Metric time is a secondary enclosure. Seconds, hours and calendars apply calculable units to the succession produced by inner sense, then return that representation as if it described time in itself. The recording opposes this geometry of stable distance to a topological Outside in which remote points can fold together and adjacent points can separate (Secondary Sources/Audio/The Continental Philosophy of the CCRU/1.5 Human Security System.mp3, 06:38–10:40) speaker unattributed.
Belief and escape
The OGU completes the diagram by making belief recursive. The synthesizing subject believes its representation to be the real Outside, and that belief reinforces the only synthesis available to it. Escape is therefore not disbelief in one proposition while retaining the same subject, but abandonment of the inside's claim to be the form of every possible reality (Secondary Sources/Audio/The Continental Philosophy of the CCRU/1.5 Human Security System.mp3, 10:41–11:56) speaker unattributed.

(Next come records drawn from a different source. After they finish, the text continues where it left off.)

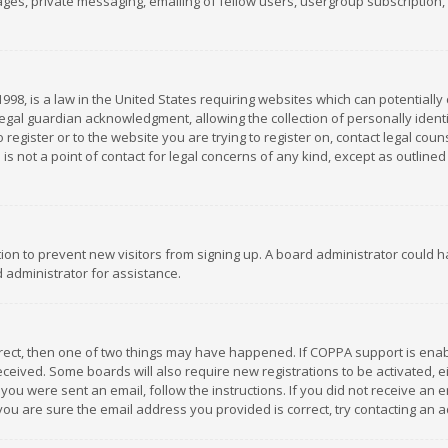
es, private messaging, emailing of fellow users, usergroup subscription, et
1998, is a law in the United States requiring websites which can potentially
gal guardian acknowledgment, allowing the collection of personally identif
 register or to the website you are trying to register on, contact legal co
is not a point of contact for legal concerns of any kind, except as outline
ation to prevent new visitors from signing up. A board administrator could
 administrator for assistance.
rrect, then one of two things may have happened. If COPPA support is ena
 received. Some boards will also require new registrations to be activated,
f you were sent an email, follow the instructions. If you did not receive a
you are sure the email address you provided is correct, try contacting an a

The recording is a later philosophical reconstruction, not a primary CCRU definition. Its equation of the Human Security System with inner sense, linearity and metric control should therefore be attributed to the course rather than silently projected onto every CCRU use of the phrase. Within that reconstruction the concept supplies the negative pole for transcendental exit: before practices such as cut-up, decoded number or hyperstition can count as escape technologies, there must be a system from which they exit (Secondary Sources/Audio/The Continental Philosophy of the CCRU/1.5 Human Security System.mp3, 00:00–11:56) speaker unattributed.